And now for something completely different.
I buy and sell (and frame) a lot of old ads. For whatever it's worth in your considerations, the value of the ad is between $2 and $8. Zillions of these are available and have no real value except for framablity. No one collects them, and Life ads are very common place. You can buy complete issues issues of Life from that year for about $4-8 dollars. I have stacks of them in our store (Antiques and Framing) and they move very slowly.
Fifty years from now, they could replace the same ad for next to nothing. I have had the encapsulation/dry mounting discussion with a number of my customers and so far none have said that they care for it's preservation. It's a decorative that eventually will be tossed. They would rather see it drymounted than having to view it through mylar.

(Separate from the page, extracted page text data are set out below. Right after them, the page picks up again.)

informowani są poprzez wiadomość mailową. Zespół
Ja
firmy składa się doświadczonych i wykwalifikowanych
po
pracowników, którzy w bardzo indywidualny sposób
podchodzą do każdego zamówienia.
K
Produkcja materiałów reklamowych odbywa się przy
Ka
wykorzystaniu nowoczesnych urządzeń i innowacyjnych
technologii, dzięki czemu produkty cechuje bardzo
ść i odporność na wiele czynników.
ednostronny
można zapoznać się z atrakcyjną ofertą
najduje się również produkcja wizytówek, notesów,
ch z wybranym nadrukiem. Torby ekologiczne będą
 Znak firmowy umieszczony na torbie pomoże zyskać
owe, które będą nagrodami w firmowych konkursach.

I know this isn't a popular view among framers and if it had any value I would agree, but I have yet to have a customer agree. Their typical reply is "conservation for a cheap ad??? This isn't some valuable piece of Ephemera."

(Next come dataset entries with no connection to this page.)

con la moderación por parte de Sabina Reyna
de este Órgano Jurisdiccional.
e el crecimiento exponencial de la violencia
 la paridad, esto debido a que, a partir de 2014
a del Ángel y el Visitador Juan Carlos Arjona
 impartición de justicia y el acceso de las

I go to a number of ephemera shows where I buy magazines, ads and other epherma for framing and sales. Life ads are among the cheapest available. Now if we were talking about some of the great full color ads with wonderful art from magazines like 1920s Good Housekeeping, that's a different story. The most valuable of ads are the ones with great art, especially some of the deco art of the 20s. Maybe future generations will find some appeal to the mostly bland Cleaver Family art of the 50s, but the current generation is mostly rejecting 50's ad. There are some exceptions such as Coke ads, but even there the older ads have better art.
I believe in educating my customers where conservation is important and do so dilgently, but there is a line. Some ephemera can't justify it. Please don't flame me too badly for this.